Performance drop x10 if `missing` used or two values returned from function

Hi, while doning GARCH fitting I discovered strange performance drop:

Case 1 Returning two values instead of one is x10 times slower 1.5ms vs 23μs. See place marked with CHANGE1. Is that a known issue and should not be used?

Case 2 The missing values slows down by x10 1.5ms vs 5μs see place marked with CHANGE2. It seems like a known issue, what’s the best workaround, using NaN or special float values?

Case 3 The multi method is x1.5 slower than simple method. I assumed compiler would optimise it into same code, but it’s not.

The Benchmark for Case 1, 2

using Distributions, BenchmarkTools

struct SimpleVol end

@inline predict_explicit(Q, prev, r) = begin
  d = r - Q.μ
  y = sqrt(d*d + 1e-6)

  v = Q.α*y + (1-Q.α)*prev.v

  (; v), 0.0
  # (; v) # CHANGE1
end

vol_llh_explicit(T, Q, rs) = begin
  n = length(rs)
  l = findfirst(!ismissing, rs)
  state = (; v=abs(rs[l]))
  for t in max(l, 2):n
    rs[t] === missing && continue
    state, _ = predict_explicit(Q, state, rs[l])
    # state = predict_explicit(Q, state, rs[l]) # CHANGE1
  end
end;

returns = rand(Normal(0, 0.015), 10_000);

isweekend(i) = (mod(i,7) == 6) || (mod(i,7) == 0);
returns2 = [isweekend(i) ? missing : returns[i] for i in 1:length(returns)];

# Warmup
vol_llh_explicit(SimpleVol, (α = 0.048, μ = 0.0004, ν = 4.203), returns2)

# Bench
println("Explicit Method")
@benchmark vol_llh_explicit(SimpleVol, (α = 0.048, μ = 0.0004, ν = 4.203), returns2)

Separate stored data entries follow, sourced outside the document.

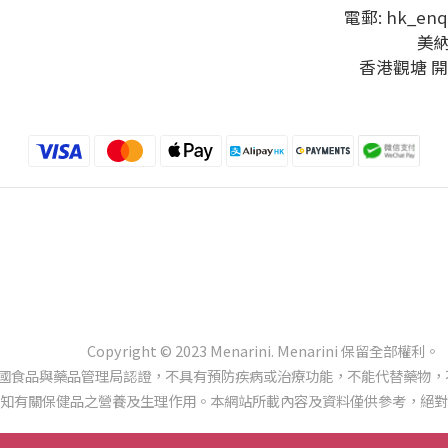
電郵: hk_enq
美
香港觀塘 開
Copyright © 2023 Menarini. Menarini 保留全部權利。
美國食品與藥品管理局認證，不具有預防疾病或治療功能，不能代替藥物，
知有關保健品之營養及生理作用。本網站所載內容及資料僅供參考，絕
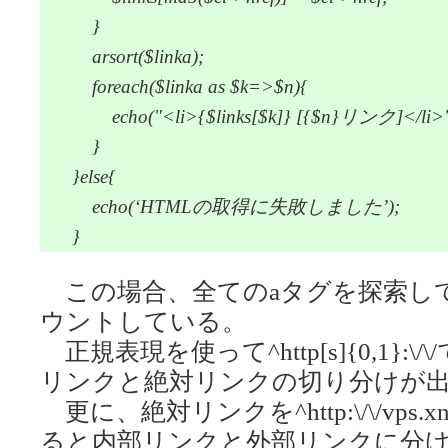
}
arsort($linka);
foreach($linka as $k=>$n){
echo("<li>{$links[$k]} [{$n}リンク]</li>"
}
}else{
echo(‘HTMLの取得に失敗しました’);
}
この場合、全てのaタグを探索して、
ウントしている。
正規表現を使って^http[s]{0,1}:
リンクと絶対リンクの切り分けが
更に、絶対リンクを^http:\/\/vps.xn-
ると内部リンクと外部リンクに分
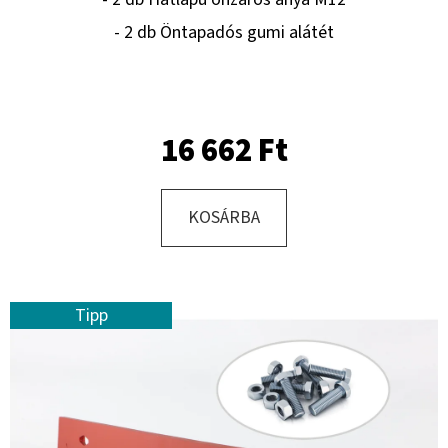
- 2 db Öntapadós gumi alátét
KERESÉS
16 662 Ft
A
J
Á
KOSÁRBA
N
L
J
U
Tipp
K
KERÉK
SZERELVE
175/70
-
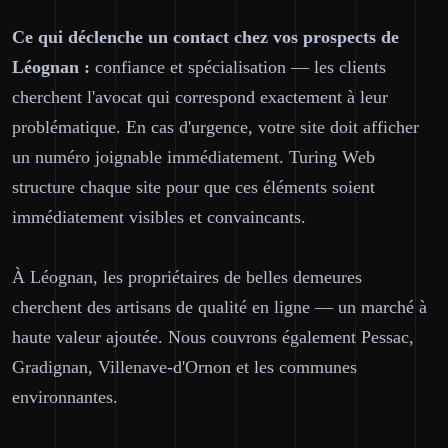
Ce qui déclenche un contact chez vos prospects de
Léognan :
confiance et spécialisation — les clients
cherchent l'avocat qui correspond exactement à leur
problématique. En cas d'urgence, votre site doit afficher
un numéro joignable immédiatement. Turing Web
structure chaque site pour que ces éléments soient
immédiatement visibles et convaincants.
À Léognan, les propriétaires de belles demeures
cherchent des artisans de qualité en ligne — un marché à
haute valeur ajoutée. Nous couvrons également Pessac,
Gradignan, Villenave-d'Ornon et les communes
environnantes.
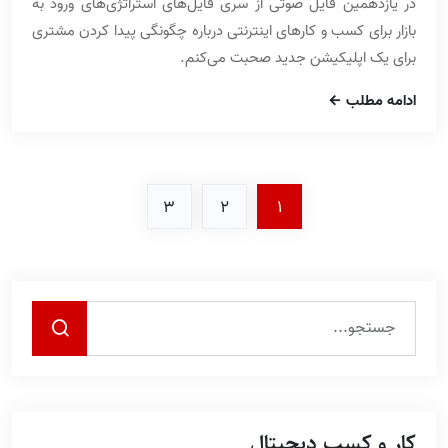
در یازدهمین فایل صوتی از سری فایل‌های استراتژی‌های ورود به
بازار برای کسب و کارهای اینترنتی درباره چگونگی پیدا کردن مشتری
برای یک اپلیکیشن‌ جدید صحبت می‌کنم.
ادامه مطلب
3
2
1
کار و کسب دیجیتال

# CHANGE2 use returns instead of returns2 in benchmark

Benchmark for Case 3

using Distributions, BenchmarkTools

struct SimpleVol end

@inline predict(::Type{SimpleVol}, Q, prev, r) = begin
  d = r - Q.μ
  y = sqrt(d*d + 1e-6)

  v = Q.α*y + (1-Q.α)*prev.v

  (; v), 0.0
  # (; v) # CHANGE1
end

@inline predict_explicit(Q, prev, r) = begin
  d = r - Q.μ
  y = sqrt(d*d + 1e-6)

  v = Q.α*y + (1-Q.α)*prev.v

  (; v), 0.0
  # (; v) # CHANGE1
end

vol_llh_multi(T, Q, rs) = begin
  n = length(rs)
  l = findfirst(!ismissing, rs)
  state = (; v=abs(rs[l]))
  for t in max(l, 2):n
    rs[t] === missing && continue
    state, _ = predict(T, Q, state, rs[t])
    # state = predict(T, Q, state, rs[t]) # CHANGE1
  end
end;

vol_llh_explicit(T, Q, rs) = begin
  n = length(rs)
  l = findfirst(!ismissing, rs)
  state = (; v=abs(rs[l]))
  for t in max(l, 2):n
    rs[t] === missing && continue
    state, _ = predict_explicit(Q, state, rs[l])
    # state = predict_explicit(Q, state, rs[l]) # CHANGE1
  end
end;

returns = rand(Normal(0, 0.015), 10_000);

isweekend(i) = (mod(i,7) == 6) || (mod(i,7) == 0);
returns2 = [isweekend(i) ? missing : returns[i] for i in 1:length(returns)];

# Warmup
vol_llh_explicit(SimpleVol, (α = 0.048, μ = 0.0004, ν = 4.203), returns2)
vol_llh_multi(SimpleVol, (α = 0.048, μ = 0.0004, ν = 4.203), returns2)

# Bench
println("Explicit Method")
@benchmark vol_llh_explicit(SimpleVol, (α = 0.048, μ = 0.0004, ν = 4.203), returns2)
println("Multi Method")
@benchmark vol_llh_multi(SimpleVol, (α = 0.048, μ = 0.0004, ν = 4.203), returns2)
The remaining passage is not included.